Voice of Reason

Sorry I've been ignoring this thread; I've been in the middle of moving. In response to Scook, the essay was based entirely on the manual and analysis of the equations; I didn't check it with actual gameplay data.

I will consider making a Cliff Notes version, but for now I think I've used up my procrastination quota!

In a sustained fit of total insanity, I analyzed the combat/supply/morale equations of SC2 and wrote up the results (with diagrams and graphs!). You may or may not find it useful, but you probably will find it amusing. It is, if nothing else, a shining symbol of my ability to waste time. It may not be the Great Pyramid of procrastination, but it's at least the Washington Monument. If you want to check it out, go here: http://s3.amazonaws.com/voiceofreason/Science-of-SC2.pdf I make no guarantees as to accuracy. Use at your own risk. Void where prohibited by law.

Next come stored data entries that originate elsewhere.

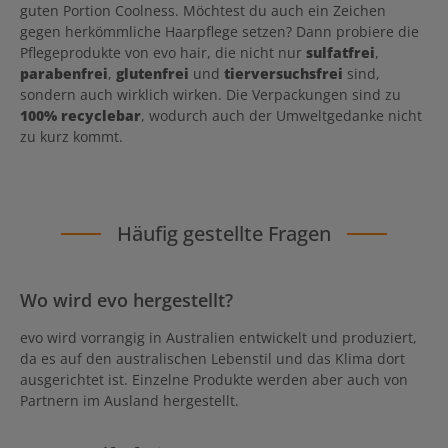
guten Portion Coolness. Möchtest du auch ein Zeichen
gegen herkömmliche Haarpflege setzen? Dann probiere die
Pflegeprodukte von evo hair, die nicht nur
sulfatfrei
,
parabenfrei
,
glutenfrei
und
tierversuchsfrei
sind,
sondern auch wirklich wirken. Die Verpackungen sind zu
100% recyclebar
, wodurch auch der Umweltgedanke nicht
zu kurz kommt.
Häufig gestellte Fragen
Wo wird evo hergestellt?
evo wird vorrangig in Australien entwickelt und produziert,
da es auf den australischen Lebenstil und das Klima dort
ausgerichtet ist. Einzelne Produkte werden aber auch von
Partnern im Ausland hergestellt.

Thanks for the clarification and advice. I still think it's strange that if your unit's strength is far enough below its morale level, having a higher supply actually hurts you, i.e., makes your morale drop faster than if you were out of supply. Intuitively, it seems to me that being in supply should always help, but I suppose the conditions under which it hurts are relatively rare and short-lasting.

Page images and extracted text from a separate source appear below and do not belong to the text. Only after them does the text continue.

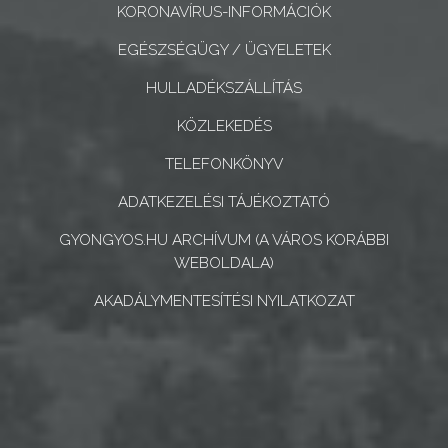
KORONAVÍRUS-INFORMÁCIÓK
CÉGEK
ÉS
EGÉSZSÉGÜGY / ÜGYELETEK
INTÉZMÉNYEK
HULLADÉKSZÁLLÍTÁS
NYOMTATVÁNYOK
KÖZLEKEDÉS
TELEFONKÖNYV
E-
ÜGYINTÉZÉS
ADATKEZELÉSI TÁJÉKOZTATÓ
GYONGYOS.HU ARCHÍVUM (A VÁROS KORÁBBI
TESTÜLETI
WEBOLDALA)
ANYAGOK
AKADÁLYMENTESÍTÉSI NYILATKOZAT
KISTÉRSÉG
GEOTERM-
GYÖNGYÖS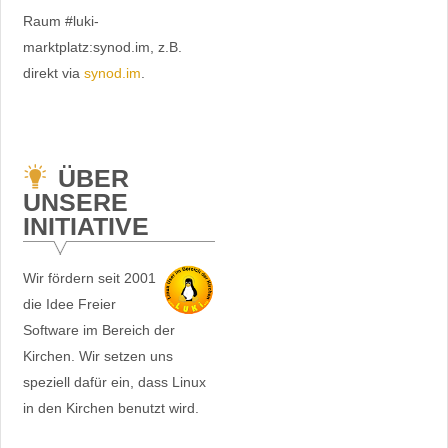
Raum #luki-
marktplatz:synod.im, z.B.
direkt via
synod.im
.
ÜBER
UNSERE
INITIATIVE
Wir fördern seit 2001
die Idee Freier
Software im Bereich der
Kirchen. Wir setzen uns
speziell dafür ein, dass Linux
in den Kirchen benutzt wird.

I really like SC2, but I find it difficult to extract strategy-critical details from the manual. The worst problem so far is the equation for morale (p. 35), and it is difficult to make effective plans without knowing how morale is determined. I hope someone knowledgeable (ideally, the game designer) can clarify this. Here's the problem: The equation contains 3 variables: old morale (I'll call it 'M'; range is generally 0-100), unit strength ('Str', range 1-10), and unit supply ('Sply', range 0-10). Here's the equation, as I understand it: new morale = 0.75*M + (Str-0.75*M) * (0.1*Sply) * (0.01*M). The first term is fine: in the absence of supply, morale decays exponentially, losing a quarter of its value for every turn out of supply. But the second term is impossible. The reason is that Str and M are of different orders of magnitude (Str ~ 0.1M); thus this second term will almost ALWAYS be negative and Sply > 0 would actually cause morale to drop FASTER than Sply = 0. Obviously, that does not happen. One solution would be to multiply Str by 10 (or divide M by 10). That removes the overt absurdity, but the equation remains pretty damn silly. This is because--as far as I can tell--10*Str can still be less than 0.75*M under reasonable conditions, and under those conditions, supply would still act to ACCELERATE morale loss, because (10*Str - 0.75) < 0. I can't figure this out. Please advise.